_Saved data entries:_
::::::::::
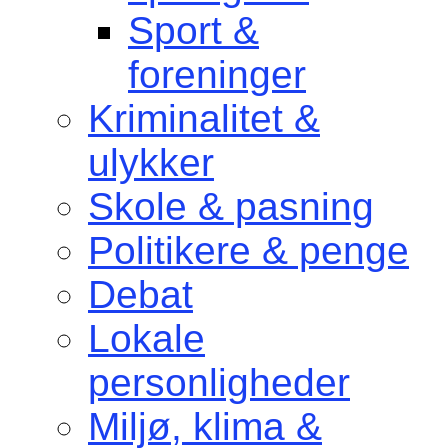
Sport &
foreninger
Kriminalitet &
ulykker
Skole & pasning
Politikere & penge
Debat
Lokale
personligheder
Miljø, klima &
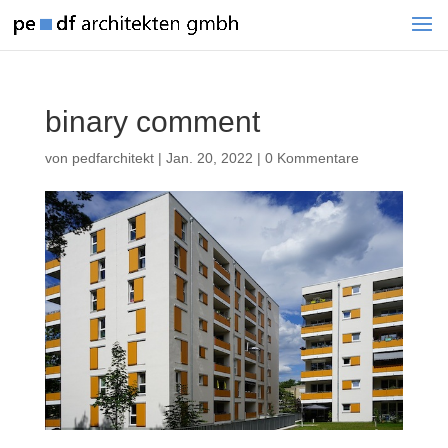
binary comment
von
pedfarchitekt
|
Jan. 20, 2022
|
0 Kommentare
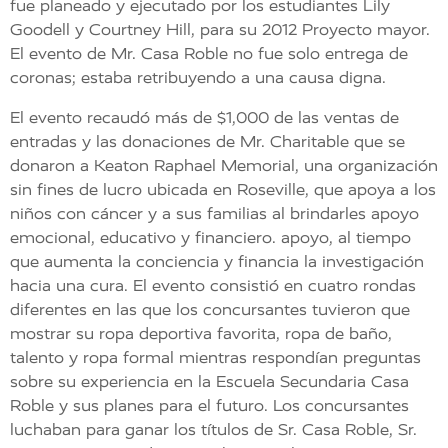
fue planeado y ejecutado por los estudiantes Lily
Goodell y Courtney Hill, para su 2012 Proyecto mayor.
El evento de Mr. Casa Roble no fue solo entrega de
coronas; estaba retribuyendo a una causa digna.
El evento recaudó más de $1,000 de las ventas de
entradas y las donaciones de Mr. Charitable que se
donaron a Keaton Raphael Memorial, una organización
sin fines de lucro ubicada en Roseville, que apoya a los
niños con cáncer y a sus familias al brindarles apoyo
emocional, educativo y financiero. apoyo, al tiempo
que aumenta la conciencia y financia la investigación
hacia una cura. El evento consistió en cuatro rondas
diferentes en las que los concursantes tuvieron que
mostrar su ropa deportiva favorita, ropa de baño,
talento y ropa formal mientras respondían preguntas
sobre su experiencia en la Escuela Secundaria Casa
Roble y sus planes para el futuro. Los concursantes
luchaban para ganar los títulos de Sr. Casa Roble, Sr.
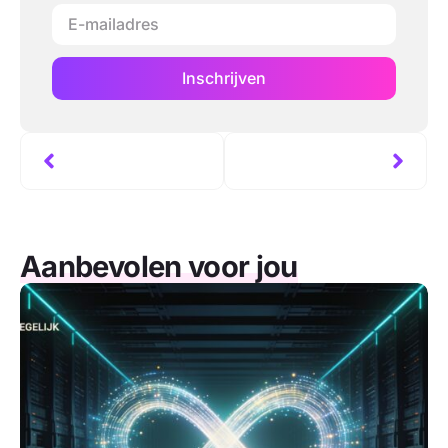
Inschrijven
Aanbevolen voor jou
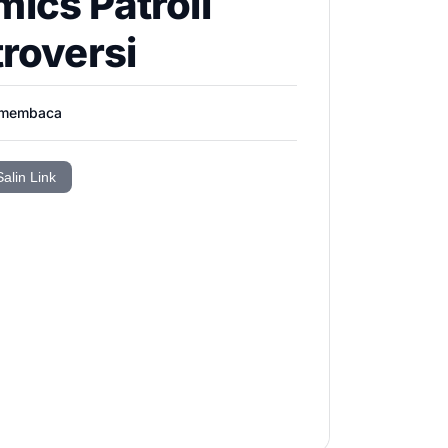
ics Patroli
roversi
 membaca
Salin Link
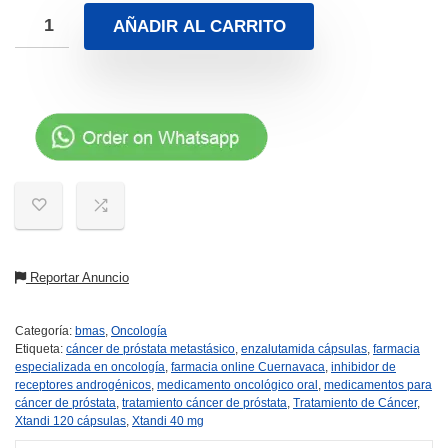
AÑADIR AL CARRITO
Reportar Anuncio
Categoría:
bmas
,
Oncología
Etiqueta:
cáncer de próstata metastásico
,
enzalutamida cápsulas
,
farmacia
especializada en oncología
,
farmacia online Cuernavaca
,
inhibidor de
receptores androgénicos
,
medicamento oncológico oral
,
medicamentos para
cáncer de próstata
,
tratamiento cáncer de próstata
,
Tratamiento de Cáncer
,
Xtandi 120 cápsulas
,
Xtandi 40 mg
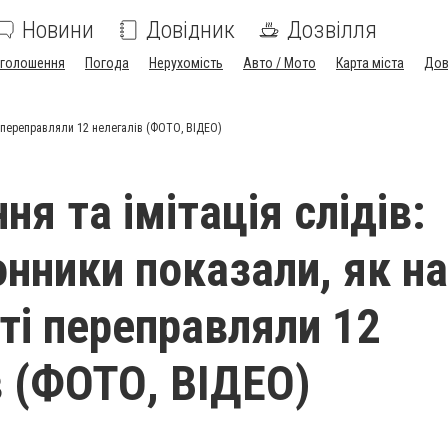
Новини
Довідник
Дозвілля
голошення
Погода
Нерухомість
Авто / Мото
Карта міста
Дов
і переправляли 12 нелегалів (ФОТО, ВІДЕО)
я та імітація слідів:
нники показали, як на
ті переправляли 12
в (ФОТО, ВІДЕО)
::::::::::
_EXERCISE AIM:_ Exactly as written, set down each line of the records, leaving out the pictures.

_SOLUTION:_
Sport &
foreninger
Kriminalitet &
ulykker
Skole & pasning
Politikere & penge
Debat
Lokale
personligheder
Miljø, klima &
binary comment
von
pedfarchitekt
|
Jan. 20, 2022
|
0 Kommentare
fue planeado y ejecutado por los estudiantes Lily
Goodell y Courtney Hill, para su 2012 Proyecto mayor.
El evento de Mr. Casa Roble no fue solo entrega de
coronas; estaba retribuyendo a una causa digna.
El evento recaudó más de $1,000 de las ventas de
entradas y las donaciones de Mr. Charitable que se
donaron a Keaton Raphael Memorial, una organización
sin fines de lucro ubicada en Roseville, que apoya a los
niños con cáncer y a sus familias al brindarles apoyo
emocional, educativo y financiero. apoyo, al tiempo
que aumenta la conciencia y financia la investigación
hacia una cura. El evento consistió en cuatro rondas
diferentes en las que los concursantes tuvieron que
mostrar su ropa deportiva favorita, ropa de baño,
talento y ropa formal mientras respondían preguntas
sobre su experiencia en la Escuela Secundaria Casa
Roble y sus planes para el futuro. Los concursantes
luchaban para ganar los títulos de Sr. Casa Roble, Sr.
Inschrijven
Aanbevolen voor jou
ics Patroli
roversi
 membaca
Salin Link
AÑADIR AL CARRITO
Reportar Anuncio
Categoría:
bmas
,
Oncología
Etiqueta:
cáncer de próstata metastásico
,
enzalutamida cápsulas
,
farmacia
especializada en oncología
,
farmacia online Cuernavaca
,
inhibidor de
receptores androgénicos
,
medicamento oncológico oral
,
medicamentos para
cáncer de próstata
,
tratamiento cáncer de próstata
,
Tratamiento de Cáncer
,
Xtandi 120 cápsulas
,
Xtandi 40 mg
Новини
Довідник
Дозвілля
голошення
Погода
Нерухомість
Авто / Мото
Карта міста
Дов
і переправляли 12 нелегалів (ФОТО, ВІДЕО)
я та імітація слідів:
нники показали, як на
ті переправляли 12
в (ФОТО, ВІДЕО)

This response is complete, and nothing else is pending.